[What this task involves]
Return only the lines below starting at the line containing "and beautiful. This is not only to show your" and ending at the line containing "Consulting & Research", both included, exactly as they are and with no pictures.

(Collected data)

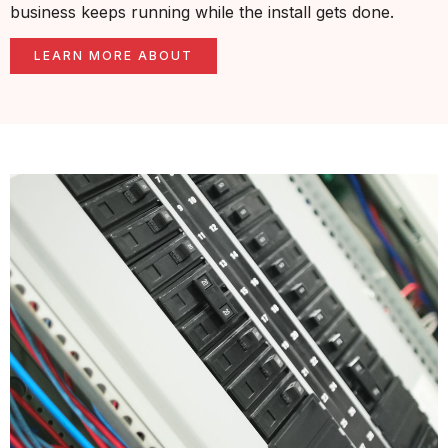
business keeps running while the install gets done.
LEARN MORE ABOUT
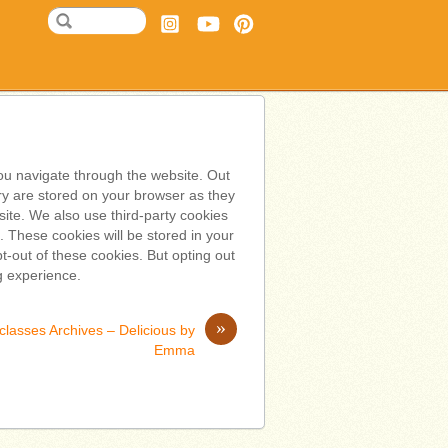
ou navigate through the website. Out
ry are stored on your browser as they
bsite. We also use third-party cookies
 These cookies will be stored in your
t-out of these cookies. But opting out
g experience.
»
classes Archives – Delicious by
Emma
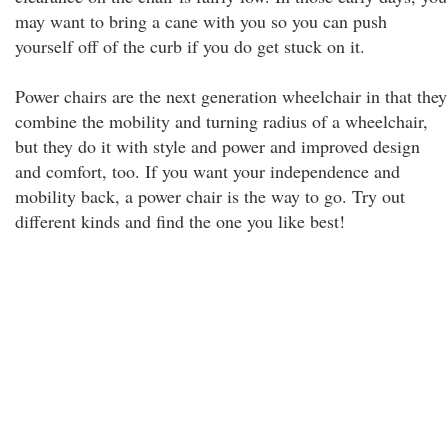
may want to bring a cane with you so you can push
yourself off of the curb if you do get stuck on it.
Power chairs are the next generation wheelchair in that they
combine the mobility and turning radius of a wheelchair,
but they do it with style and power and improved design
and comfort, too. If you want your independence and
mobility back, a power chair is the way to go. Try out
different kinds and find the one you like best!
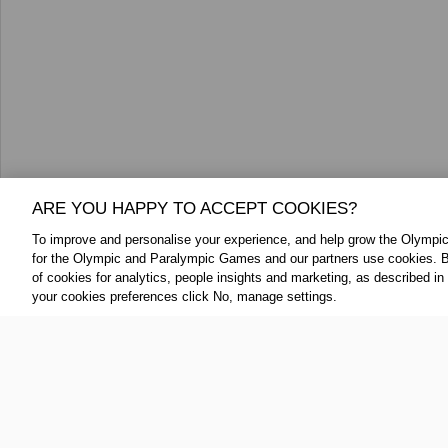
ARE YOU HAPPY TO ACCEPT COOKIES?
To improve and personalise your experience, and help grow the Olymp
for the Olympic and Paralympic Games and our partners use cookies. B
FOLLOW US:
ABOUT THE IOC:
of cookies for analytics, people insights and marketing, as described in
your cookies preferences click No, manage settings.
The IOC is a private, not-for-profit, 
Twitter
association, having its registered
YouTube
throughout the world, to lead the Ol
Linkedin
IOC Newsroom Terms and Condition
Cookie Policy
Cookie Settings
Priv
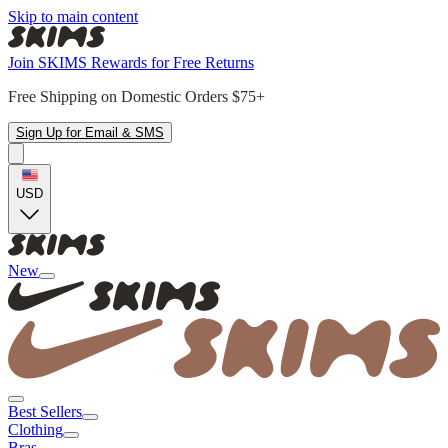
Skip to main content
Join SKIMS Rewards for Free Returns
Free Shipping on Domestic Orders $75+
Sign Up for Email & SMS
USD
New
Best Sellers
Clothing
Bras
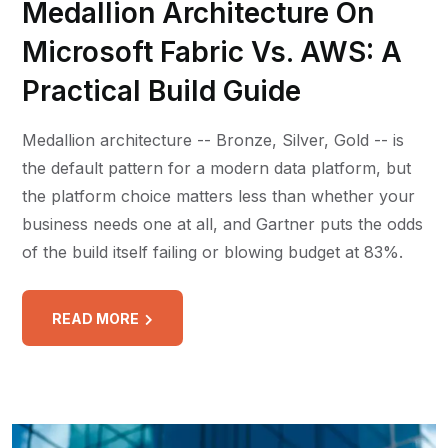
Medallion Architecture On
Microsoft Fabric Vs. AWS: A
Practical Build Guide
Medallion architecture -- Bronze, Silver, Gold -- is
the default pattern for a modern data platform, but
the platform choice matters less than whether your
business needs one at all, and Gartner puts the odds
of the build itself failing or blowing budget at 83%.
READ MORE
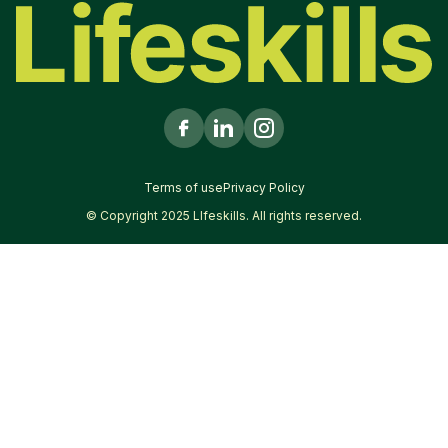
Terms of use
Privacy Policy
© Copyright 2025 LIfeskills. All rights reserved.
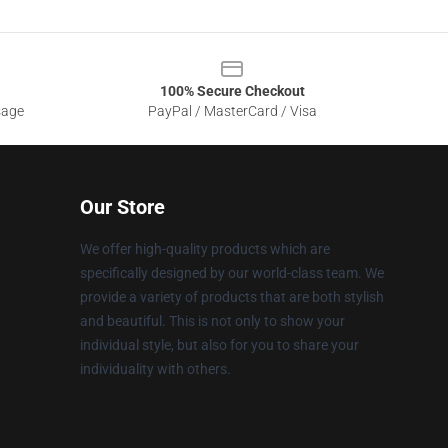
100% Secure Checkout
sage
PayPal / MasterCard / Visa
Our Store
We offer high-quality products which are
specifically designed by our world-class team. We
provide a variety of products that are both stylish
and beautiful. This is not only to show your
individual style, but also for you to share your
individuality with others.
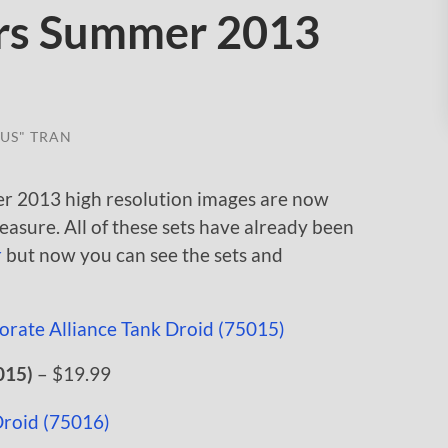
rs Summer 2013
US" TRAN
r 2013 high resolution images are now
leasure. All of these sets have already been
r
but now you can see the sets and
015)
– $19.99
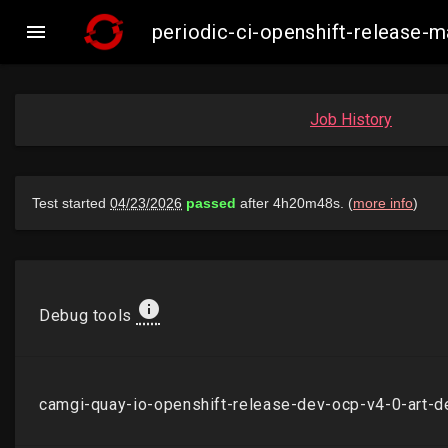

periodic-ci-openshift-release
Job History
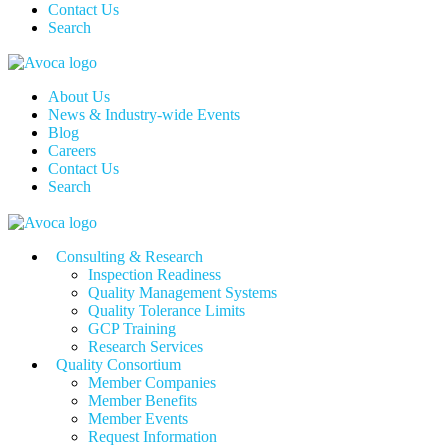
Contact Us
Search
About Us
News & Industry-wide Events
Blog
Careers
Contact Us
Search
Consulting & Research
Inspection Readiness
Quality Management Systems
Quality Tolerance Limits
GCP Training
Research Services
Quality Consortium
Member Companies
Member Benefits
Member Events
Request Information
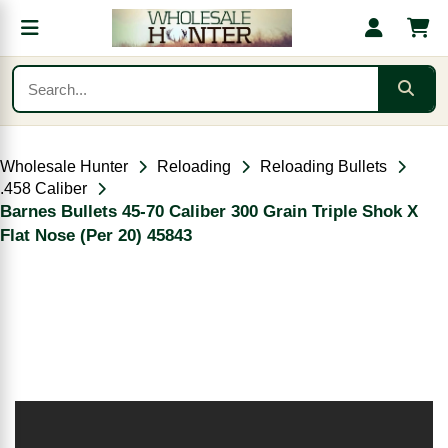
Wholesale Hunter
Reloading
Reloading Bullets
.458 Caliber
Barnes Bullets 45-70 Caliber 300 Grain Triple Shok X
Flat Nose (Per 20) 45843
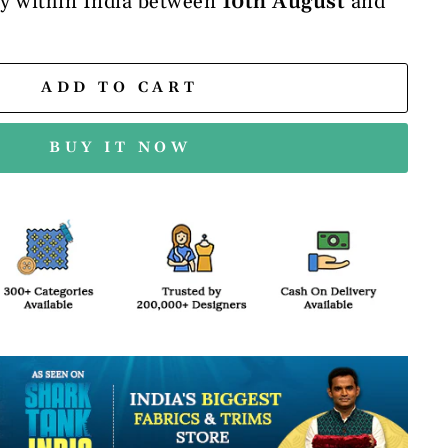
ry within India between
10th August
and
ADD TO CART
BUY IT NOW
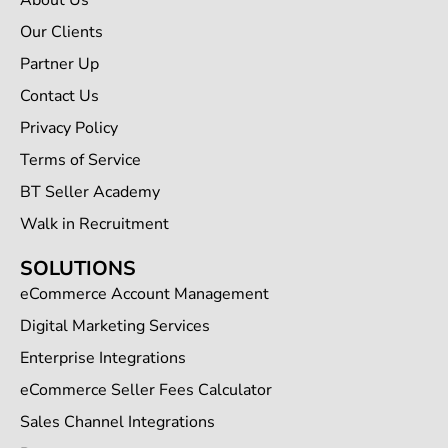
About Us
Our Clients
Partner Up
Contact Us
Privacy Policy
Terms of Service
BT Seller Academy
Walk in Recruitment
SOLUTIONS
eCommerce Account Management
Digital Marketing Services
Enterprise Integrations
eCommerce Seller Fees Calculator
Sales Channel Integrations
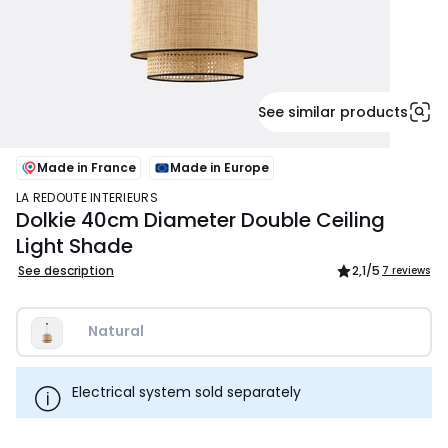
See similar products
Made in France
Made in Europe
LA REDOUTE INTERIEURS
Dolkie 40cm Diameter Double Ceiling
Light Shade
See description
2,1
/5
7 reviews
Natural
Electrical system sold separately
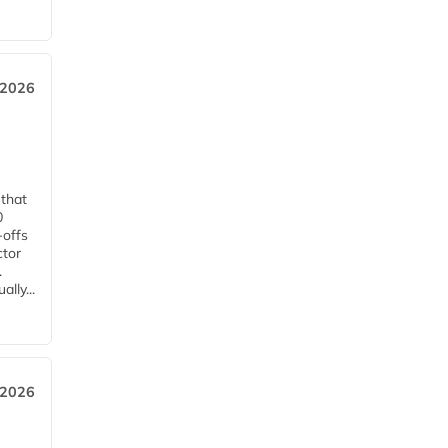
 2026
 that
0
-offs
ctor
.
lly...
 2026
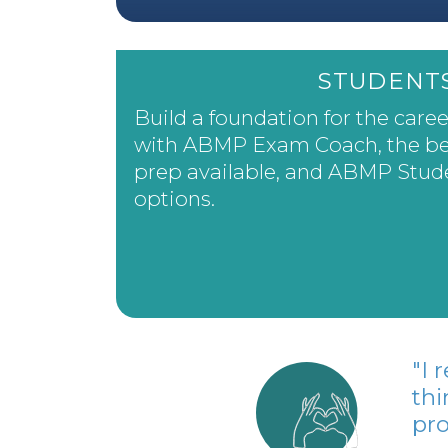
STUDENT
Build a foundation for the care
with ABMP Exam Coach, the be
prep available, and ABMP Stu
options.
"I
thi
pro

[Written reply]
and beautiful. This is not only to show your
individual style, but also for you to share your
individuality with others.
rs Summer 2013
US" TRAN
r 2013 high resolution images are now
leasure. All of these sets have already been
r
but now you can see the sets and
015)
– $19.99

periodic-ci-openshift-release
Job History
Contact Us
Search
About Us
News & Industry-wide Events
Blog
Careers
Contact Us
Search
Consulting & Research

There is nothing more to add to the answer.